More to the point, while Gawande does an excellent job of describing the decline in quality of assisted living facilities, he does not do a similar appraisal of hospice. He doesn’t talk about how hospice services have been stripped to bare essentials, about the difficult trade-offs that capitated costs involve, about the greatly varying quality of hospice services, about how patients can assess competing hospice services, about the choices patients face between palliative care and hospice, or about how patients may need to navigate between hospice and palliative care to achieve the best outcomes. Again, I understand the reasons.
So let us focus on what he achieved. Gawande’s contribution is as much his art as his science. He has seen the pathology of our health care system with perfect clarity. He has understood the suffering this pathology creates with deep empathy. He has experienced this suffering himself, with his father’s cancer and with his wife’s family.

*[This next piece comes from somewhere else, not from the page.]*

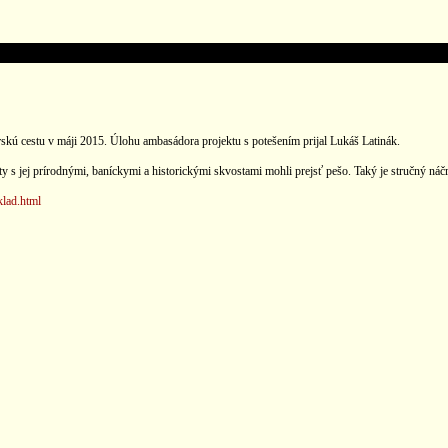
skú cestu v máji 2015. Úlohu ambasádora projektu s potešením prijal Lukáš Latinák.
esty s jej prírodnými, baníckymi a historickými skvostami mohli prejsť pešo. Taký je stručný náč
klad.html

Gawande calls for a fundamental refashioning of our institutions, culture, and conversations about our last chapter. He omits mention of one formidable ally in effecting this transformation. It is no secret that the baby boomers have entered the last long (or short) chapter of their lives. Few have saved enough to ensure a safe haven. Even with expanded health coverage, healthrelated draining of savings will remain common. Even if one avoids medical bankruptcies, the cost of high-quality assisted living for the elderly and at end of life remains disastrously high. Baby boomers have transformed every stage of life they have moved through. Their final contribution may be to transform how we care for the elderly, how we redefine medical care and self-care, and how we negotiate the end of life. That is not a sure thing—but it is a possibility. And it will take a tremendous effort.
What we will see—what Gawande vividly describes— is a grand national and international experiment to solve these problems, because there is no real alternative to solving them.

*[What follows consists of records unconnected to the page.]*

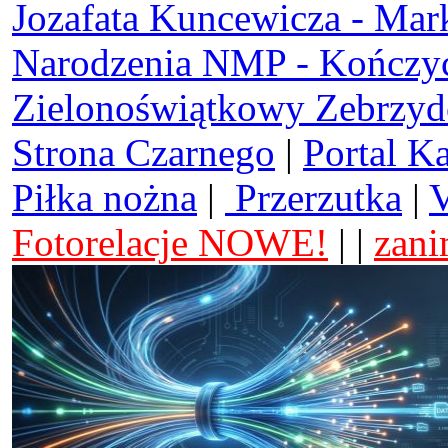
Jozafata Kuncewicza - Mar
Narodzenia NMP - Kończy
Zielonoświątkowy Zebrzy
Strona Czarnego
|
Portal K
Piłka nożna
|
Przerzutka
|
V
Fotorelacje NOWE!
| |
zani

Gwande awakens us from our profound cultural amnesia about elder care, end of life, and the real choices in serious illness. If you embark on this reflection, you cannot help but ask what we will need to do—because it is by definition impossible to face this passage alone. You can’t read this book without thinking about your own family, and your own community of friends and potential caregivers. And then you can’t help but ask what other communities like yours have discovered that works.
Reading Being Mortal affected me deeply. It moved me to tears. It subtly changed how I think about my own mortality. And it deepened my understanding of the work I have been doing with people with cancer for thirty years in the Commonweal Cancer Help Program. I will make Being Mortal recommended reading for all who participate in our work in intentional healing.
Don’t leave home without Being Mortal. In fact, if possible, don’t leave home. Stay in the community that gives your life meaning. And join with others to make it work. Consider the alternative.